ACTION ITEM
Retype, exactly as they appear below, the lines between the line holding "НАВЧАЛЬНО-МЕТОДИЧНЕ ЗАБЕЗПЕЧЕННЯ" and the line holding "labai stipriai formavo šalies", both ends included.

Page-level text extractions
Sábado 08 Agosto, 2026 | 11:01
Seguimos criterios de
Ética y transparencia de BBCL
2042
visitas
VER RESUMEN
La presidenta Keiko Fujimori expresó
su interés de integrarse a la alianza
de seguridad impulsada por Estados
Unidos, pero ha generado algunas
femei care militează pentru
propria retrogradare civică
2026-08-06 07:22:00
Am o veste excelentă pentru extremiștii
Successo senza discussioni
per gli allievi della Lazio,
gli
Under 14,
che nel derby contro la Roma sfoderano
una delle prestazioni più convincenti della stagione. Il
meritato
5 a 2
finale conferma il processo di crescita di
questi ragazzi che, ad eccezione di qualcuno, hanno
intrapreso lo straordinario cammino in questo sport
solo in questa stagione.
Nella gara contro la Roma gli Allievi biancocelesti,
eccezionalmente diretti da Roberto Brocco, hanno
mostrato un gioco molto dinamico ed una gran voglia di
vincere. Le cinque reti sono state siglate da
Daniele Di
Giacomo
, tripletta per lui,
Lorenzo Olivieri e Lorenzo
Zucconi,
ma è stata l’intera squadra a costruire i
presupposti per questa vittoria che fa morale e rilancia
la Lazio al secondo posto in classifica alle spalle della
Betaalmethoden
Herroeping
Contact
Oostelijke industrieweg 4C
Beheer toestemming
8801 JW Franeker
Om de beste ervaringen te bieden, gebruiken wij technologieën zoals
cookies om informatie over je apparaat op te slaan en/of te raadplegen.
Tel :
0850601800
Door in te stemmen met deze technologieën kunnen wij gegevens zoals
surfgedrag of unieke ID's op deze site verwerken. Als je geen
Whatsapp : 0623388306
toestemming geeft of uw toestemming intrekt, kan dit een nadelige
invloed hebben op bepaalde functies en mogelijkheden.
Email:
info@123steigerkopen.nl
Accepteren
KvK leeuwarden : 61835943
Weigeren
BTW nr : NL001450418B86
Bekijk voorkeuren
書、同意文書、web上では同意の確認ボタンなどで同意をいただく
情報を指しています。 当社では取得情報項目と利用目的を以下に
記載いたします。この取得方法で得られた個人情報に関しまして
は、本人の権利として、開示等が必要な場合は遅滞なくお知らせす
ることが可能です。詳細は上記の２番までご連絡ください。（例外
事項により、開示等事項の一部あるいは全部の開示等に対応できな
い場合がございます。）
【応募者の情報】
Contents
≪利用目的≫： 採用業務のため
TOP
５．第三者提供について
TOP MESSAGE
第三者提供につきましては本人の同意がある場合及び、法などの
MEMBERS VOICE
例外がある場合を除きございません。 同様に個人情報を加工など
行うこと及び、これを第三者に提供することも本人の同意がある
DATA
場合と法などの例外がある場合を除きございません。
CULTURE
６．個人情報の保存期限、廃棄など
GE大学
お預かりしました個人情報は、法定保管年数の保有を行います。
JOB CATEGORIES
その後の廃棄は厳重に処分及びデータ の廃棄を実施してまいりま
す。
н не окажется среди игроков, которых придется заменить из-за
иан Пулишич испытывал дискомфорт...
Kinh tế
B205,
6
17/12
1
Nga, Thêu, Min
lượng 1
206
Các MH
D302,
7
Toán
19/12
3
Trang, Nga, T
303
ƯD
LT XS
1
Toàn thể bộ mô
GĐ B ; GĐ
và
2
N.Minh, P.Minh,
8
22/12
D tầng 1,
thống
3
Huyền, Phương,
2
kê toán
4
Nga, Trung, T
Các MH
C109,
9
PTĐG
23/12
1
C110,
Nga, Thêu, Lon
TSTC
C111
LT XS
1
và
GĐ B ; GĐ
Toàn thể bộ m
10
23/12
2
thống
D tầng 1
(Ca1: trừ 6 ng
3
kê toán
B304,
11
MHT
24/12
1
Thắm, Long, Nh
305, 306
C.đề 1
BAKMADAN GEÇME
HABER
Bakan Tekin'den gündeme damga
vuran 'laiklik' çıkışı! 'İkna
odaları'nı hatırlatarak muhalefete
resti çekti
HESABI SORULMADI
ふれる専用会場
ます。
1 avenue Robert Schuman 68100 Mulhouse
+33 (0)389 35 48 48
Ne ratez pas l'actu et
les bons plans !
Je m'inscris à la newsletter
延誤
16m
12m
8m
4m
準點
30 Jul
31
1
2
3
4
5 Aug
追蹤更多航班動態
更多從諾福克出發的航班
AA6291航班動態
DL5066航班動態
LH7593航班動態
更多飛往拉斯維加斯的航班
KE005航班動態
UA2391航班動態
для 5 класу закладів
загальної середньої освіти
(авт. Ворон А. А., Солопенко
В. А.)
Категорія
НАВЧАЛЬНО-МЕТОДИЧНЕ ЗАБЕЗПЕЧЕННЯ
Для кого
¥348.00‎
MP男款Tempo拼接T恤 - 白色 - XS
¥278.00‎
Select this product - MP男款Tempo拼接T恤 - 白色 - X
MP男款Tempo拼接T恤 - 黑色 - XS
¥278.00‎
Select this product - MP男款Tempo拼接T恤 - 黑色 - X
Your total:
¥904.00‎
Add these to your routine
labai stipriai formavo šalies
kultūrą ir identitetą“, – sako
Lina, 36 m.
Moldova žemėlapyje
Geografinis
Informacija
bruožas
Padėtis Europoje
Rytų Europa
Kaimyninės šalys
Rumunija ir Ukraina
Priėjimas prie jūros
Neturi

SOLUTION FOR THIS PROBLEM
НАВЧАЛЬНО-МЕТОДИЧНЕ ЗАБЕЗПЕЧЕННЯ
Для кого
¥348.00‎
MP男款Tempo拼接T恤 - 白色 - XS
¥278.00‎
Select this product - MP男款Tempo拼接T恤 - 白色 - X
MP男款Tempo拼接T恤 - 黑色 - XS
¥278.00‎
Select this product - MP男款Tempo拼接T恤 - 黑色 - X
Your total:
¥904.00‎
Add these to your routine
labai stipriai formavo šalies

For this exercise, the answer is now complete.